What you write must match the records exactly, except for the images, which are left out.

Dataset extract:
%%
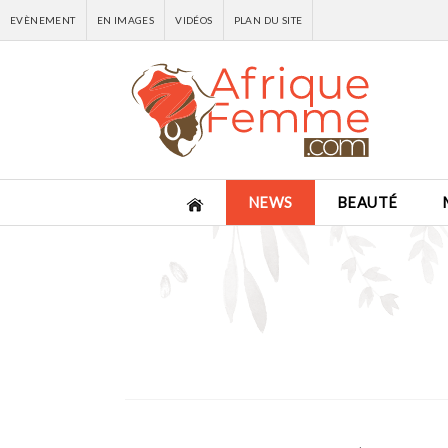
EVÈNEMENT
EN IMAGES
VIDÉOS
PLAN DU SITE
NEWS
BEAUTÉ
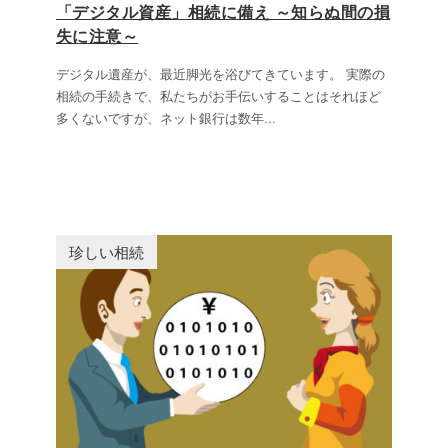
「デジタル資産」相続に備え ～知らぬ間の損
失に注意～
デジタル遺産が、最近脚光を浴びてきています。 実際の
相続の手続きで、私たちがお手伝いすることはそれほど
多くないですが、ネット銀行は数年
...
珍しい相続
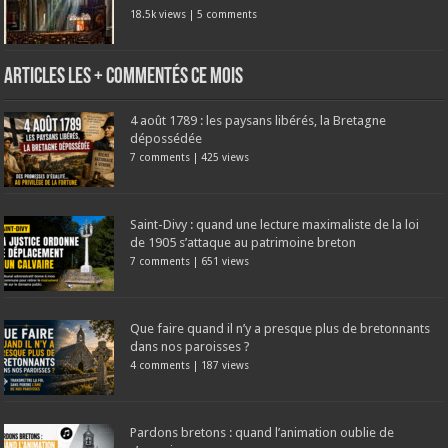
18.5k views
|
5 comments
Articles les + commentés ce mois
4 août 1789 : les paysans libérés, la Bretagne
dépossédée
7 comments
|
425 views
Saint-Divy : quand une lecture maximaliste de la loi
de 1905 s’attaque au patrimoine breton
7 comments
|
651 views
Que faire quand il n’y a presque plus de bretonnants
dans nos paroisses ?
4 comments
|
187 views
Pardons bretons : quand l’animation oublie de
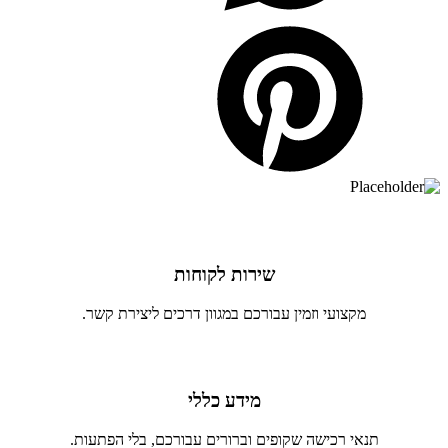
שירות לקוחות
מקצועי וזמין עבורכם במגוון דרכים ליצירת קשר.
מידע כללי
תנאי רכישה שקופים וברורים עבורכם, בלי הפתעות.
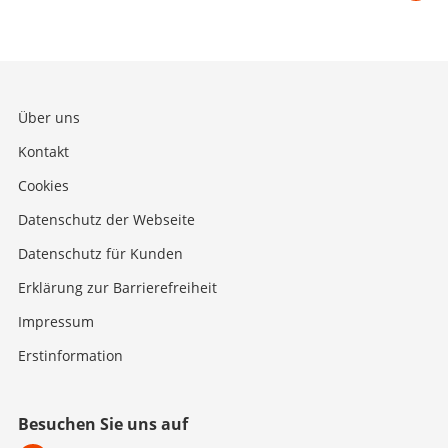
Über uns
Kontakt
Cookies
Datenschutz der Webseite
Datenschutz für Kunden
Erklärung zur Barrierefreiheit
Impressum
Erstinformation
Besuchen Sie uns auf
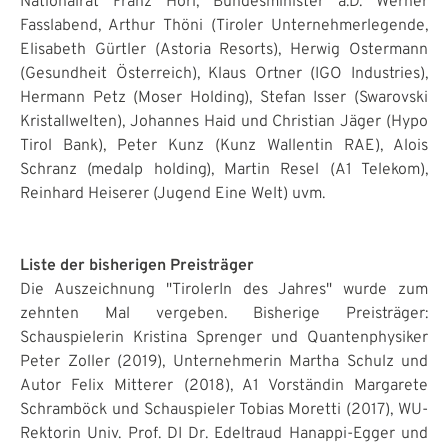
Nationalrat Franz Hörl, Bundesminister a.D. Werner
Fasslabend, Arthur Thöni (Tiroler Unternehmerlegende,
Elisabeth Gürtler (Astoria Resorts), Herwig Ostermann
(Gesundheit Österreich), Klaus Ortner (IGO Industries),
Hermann Petz (Moser Holding), Stefan Isser (Swarovski
Kristallwelten), Johannes Haid und Christian Jäger (Hypo
Tirol Bank), Peter Kunz (Kunz Wallentin RAE), Alois
Schranz (medalp holding), Martin Resel (A1 Telekom),
Reinhard Heiserer (Jugend Eine Welt) uvm.
Liste der bisherigen Preisträger
Die Auszeichnung "TirolerIn des Jahres" wurde zum
zehnten Mal vergeben. Bisherige Preisträger:
Schauspielerin Kristina Sprenger und Quantenphysiker
Peter Zoller (2019), Unternehmerin Martha Schulz und
Autor Felix Mitterer (2018), A1 Vorständin Margarete
Schramböck und Schauspieler Tobias Moretti (2017), WU-
Rektorin Univ. Prof. DI Dr. Edeltraud Hanappi-Egger und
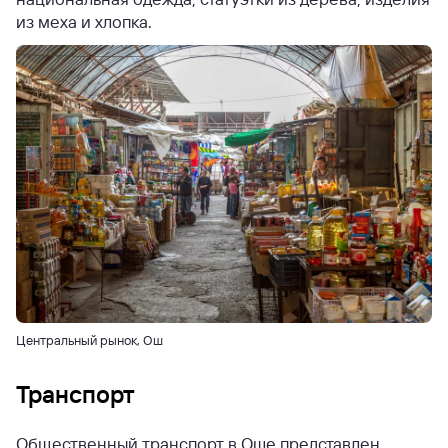
из меха и хлопка.
Центральный рынок, Ош
Транспорт
Общественный транспорт в Оше представлен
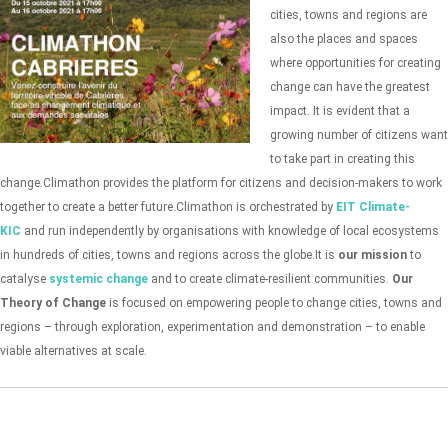
cities, towns and regions are
also the places and spaces
where opportunities for creating
change can have the greatest
impact. It is evident that a
growing number of citizens want
to take part in creating this
change.
Climathon provides the platform for citizens and decision-makers to work
together to create a better future.
Climathon is orchestrated by
EIT Climate-
KIC
and run independently by organisations with knowledge of local ecosystems
in hundreds of cities, towns and regions across the globe.
It is
our mission
to
catalyse
systemic change
and to create climate-resilient communities.
Our
Theory of Change
is focused on empowering people to change cities, towns and
regions – through exploration, experimentation and demonstration – to enable
viable alternatives at scale.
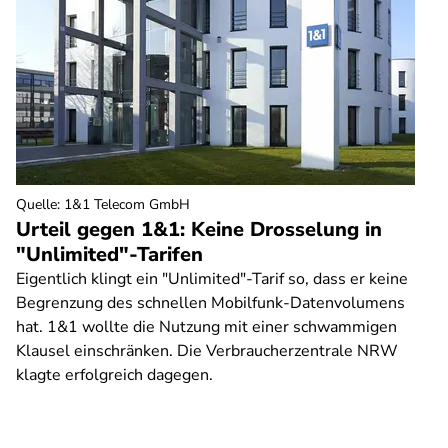
Quelle
:
1&1 Telecom GmbH
Urteil gegen 1&1: Keine Drosselung in
"Unlimited"-Tarifen
Eigentlich klingt ein "Unlimited"-Tarif so, dass er keine
Begrenzung des schnellen Mobilfunk-Datenvolumens
hat. 1&1 wollte die Nutzung mit einer schwammigen
Klausel einschränken. Die Verbraucherzentrale NRW
klagte erfolgreich dagegen.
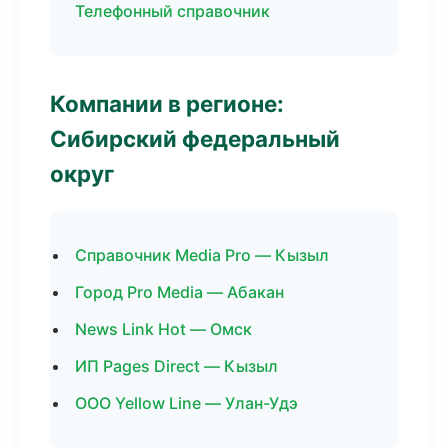
Телефонный справочник
Компании в регионе:
Сибирский федеральный
округ
Справочник Media Pro — Кызыл
Город Pro Media — Абакан
News Link Hot — Омск
ИП Pages Direct — Кызыл
ООО Yellow Line — Улан-Удэ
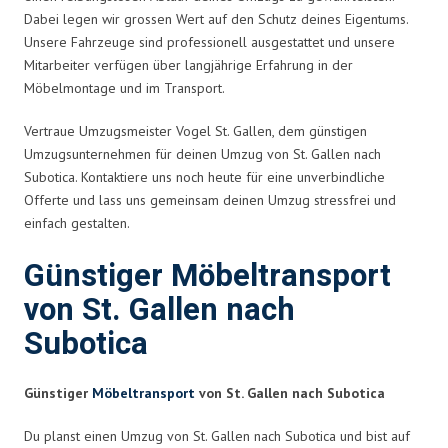
Dabei legen wir grossen Wert auf den Schutz deines Eigentums.
Unsere Fahrzeuge sind professionell ausgestattet und unsere
Mitarbeiter verfügen über langjährige Erfahrung in der
Möbelmontage und im Transport.
Vertraue Umzugsmeister Vogel St. Gallen, dem günstigen
Umzugsunternehmen für deinen Umzug von St. Gallen nach
Subotica. Kontaktiere uns noch heute für eine unverbindliche
Offerte und lass uns gemeinsam deinen Umzug stressfrei und
einfach gestalten.
Günstiger Möbeltransport
von St. Gallen nach
Subotica
Günstiger
Möbeltransport
von St. Gallen nach Subotica
Du planst einen Umzug von St. Gallen nach Subotica und bist auf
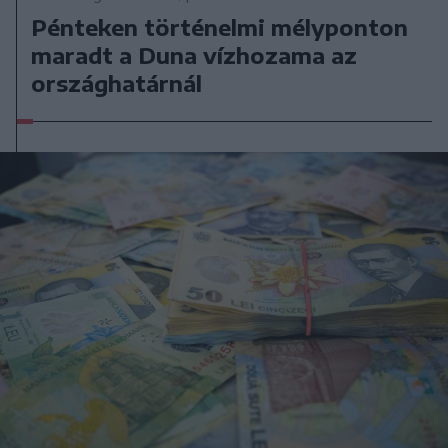
Pénteken történelmi mélyponton
maradt a Duna vízhozama az
országhatárnál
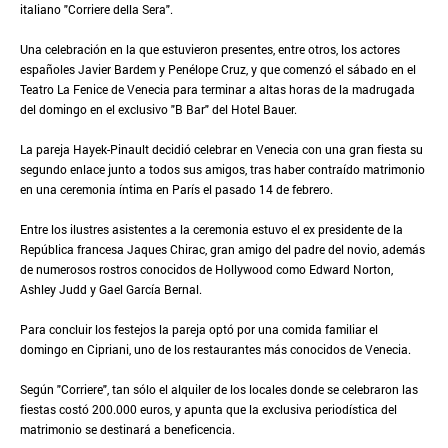
italiano "Corriere della Sera".
Una celebración en la que estuvieron presentes, entre otros, los actores
españoles Javier Bardem y Penélope Cruz, y que comenzó el sábado en el
Teatro La Fenice de Venecia para terminar a altas horas de la madrugada
del domingo en el exclusivo "B Bar" del Hotel Bauer.
La pareja Hayek-Pinault decidió celebrar en Venecia con una gran fiesta su
segundo enlace junto a todos sus amigos, tras haber contraído matrimonio
en una ceremonia íntima en París el pasado 14 de febrero.
Entre los ilustres asistentes a la ceremonia estuvo el ex presidente de la
República francesa Jaques Chirac, gran amigo del padre del novio, además
de numerosos rostros conocidos de Hollywood como Edward Norton,
Ashley Judd y Gael García Bernal.
Para concluir los festejos la pareja optó por una comida familiar el
domingo en Cipriani, uno de los restaurantes más conocidos de Venecia.
Según "Corriere", tan sólo el alquiler de los locales donde se celebraron las
fiestas costó 200.000 euros, y apunta que la exclusiva periodística del
matrimonio se destinará a beneficencia.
%%
Response below:
EVÈNEMENT
EN IMAGES
VIDÉOS
PLAN DU SITE
NEWS
BEAUTÉ
「デジタル資産」相続に備え ～知らぬ間の損
失に注意～
デジタル遺産が、最近脚光を浴びてきています。 実際の
相続の手続きで、私たちがお手伝いすることはそれほど
多くないですが、ネット銀行は数年
...
珍しい相続
18.5k views
|
5 comments
Articles les + commentés ce mois
4 août 1789 : les paysans libérés, la Bretagne
dépossédée
7 comments
|
425 views
Saint-Divy : quand une lecture maximaliste de la loi
de 1905 s’attaque au patrimoine breton
7 comments
|
651 views
Que faire quand il n’y a presque plus de bretonnants
dans nos paroisses ?
4 comments
|
187 views
Pardons bretons : quand l’animation oublie de
שירות לקוחות
מקצועי וזמין עבורכם במגוון דרכים ליצירת קשר.
מידע כללי
תנאי רכישה שקופים וברורים עבורכם, בלי הפתעות.
Über uns
Kontakt
Cookies
Datenschutz der Webseite
Datenschutz für Kunden
Erklärung zur Barrierefreiheit
Impressum
Erstinformation
Besuchen Sie uns auf
Nationalrat Franz Hörl, Bundesminister a.D. Werner
Fasslabend, Arthur Thöni (Tiroler Unternehmerlegende,
Elisabeth Gürtler (Astoria Resorts), Herwig Ostermann
(Gesundheit Österreich), Klaus Ortner (IGO Industries),
Hermann Petz (Moser Holding), Stefan Isser (Swarovski
Kristallwelten), Johannes Haid und Christian Jäger (Hypo
Tirol Bank), Peter Kunz (Kunz Wallentin RAE), Alois
Schranz (medalp holding), Martin Resel (A1 Telekom),
Reinhard Heiserer (Jugend Eine Welt) uvm.
Liste der bisherigen Preisträger
Die Auszeichnung "TirolerIn des Jahres" wurde zum
zehnten Mal vergeben. Bisherige Preisträger:
Schauspielerin Kristina Sprenger und Quantenphysiker
Peter Zoller (2019), Unternehmerin Martha Schulz und
Autor Felix Mitterer (2018), A1 Vorständin Margarete
Schramböck und Schauspieler Tobias Moretti (2017), WU-
Rektorin Univ. Prof. DI Dr. Edeltraud Hanappi-Egger und
из меха и хлопка.
Центральный рынок, Ош
Транспорт
Общественный транспорт в Оше представлен
cities, towns and regions are
also the places and spaces
where opportunities for creating
change can have the greatest
impact. It is evident that a
growing number of citizens want
to take part in creating this
change.
Climathon provides the platform for citizens and decision-makers to work
together to create a better future.
Climathon is orchestrated by
EIT Climate-
KIC
and run independently by organisations with knowledge of local ecosystems
in hundreds of cities, towns and regions across the globe.
It is
our mission
to
catalyse
systemic change
and to create climate-resilient communities.
Our
Theory of Change
is focused on empowering people to change cities, towns and
regions – through exploration, experimentation and demonstration – to enable
viable alternatives at scale.
Quelle
:
1&1 Telecom GmbH
Urteil gegen 1&1: Keine Drosselung in
"Unlimited"-Tarifen
Eigentlich klingt ein "Unlimited"-Tarif so, dass er keine
Begrenzung des schnellen Mobilfunk-Datenvolumens
hat. 1&1 wollte die Nutzung mit einer schwammigen
Klausel einschränken. Die Verbraucherzentrale NRW
klagte erfolgreich dagegen.
Телефонный справочник
Компании в регионе:
Сибирский федеральный
округ
Справочник Media Pro — Кызыл
Город Pro Media — Абакан
News Link Hot — Омск
ИП Pages Direct — Кызыл
ООО Yellow Line — Улан-Удэ
Dabei legen wir grossen Wert auf den Schutz deines Eigentums.
Unsere Fahrzeuge sind professionell ausgestattet und unsere
Mitarbeiter verfügen über langjährige Erfahrung in der
Möbelmontage und im Transport.
Vertraue Umzugsmeister Vogel St. Gallen, dem günstigen
Umzugsunternehmen für deinen Umzug von St. Gallen nach
Subotica. Kontaktiere uns noch heute für eine unverbindliche
Offerte und lass uns gemeinsam deinen Umzug stressfrei und
einfach gestalten.
Günstiger Möbeltransport
von St. Gallen nach
Subotica
Günstiger
Möbeltransport
von St. Gallen nach Subotica
Du planst einen Umzug von St. Gallen nach Subotica und bist auf
Pénteken történelmi mélyponton
maradt a Duna vízhozama az
országhatárnál
italiano "Corriere della Sera".
Una celebración en la que estuvieron presentes, entre otros, los actores
españoles Javier Bardem y Penélope Cruz, y que comenzó el sábado en el
Teatro La Fenice de Venecia para terminar a altas horas de la madrugada
del domingo en el exclusivo "B Bar" del Hotel Bauer.
La pareja Hayek-Pinault decidió celebrar en Venecia con una gran fiesta su
segundo enlace junto a todos sus amigos, tras haber contraído matrimonio
en una ceremonia íntima en París el pasado 14 de febrero.
Entre los ilustres asistentes a la ceremonia estuvo el ex presidente de la
República francesa Jaques Chirac, gran amigo del padre del novio, además
de numerosos rostros conocidos de Hollywood como Edward Norton,
Ashley Judd y Gael García Bernal.
Para concluir los festejos la pareja optó por una comida familiar el
domingo en Cipriani, uno de los restaurantes más conocidos de Venecia.
Según "Corriere", tan sólo el alquiler de los locales donde se celebraron las
fiestas costó 200.000 euros, y apunta que la exclusiva periodística del
matrimonio se destinará a beneficencia.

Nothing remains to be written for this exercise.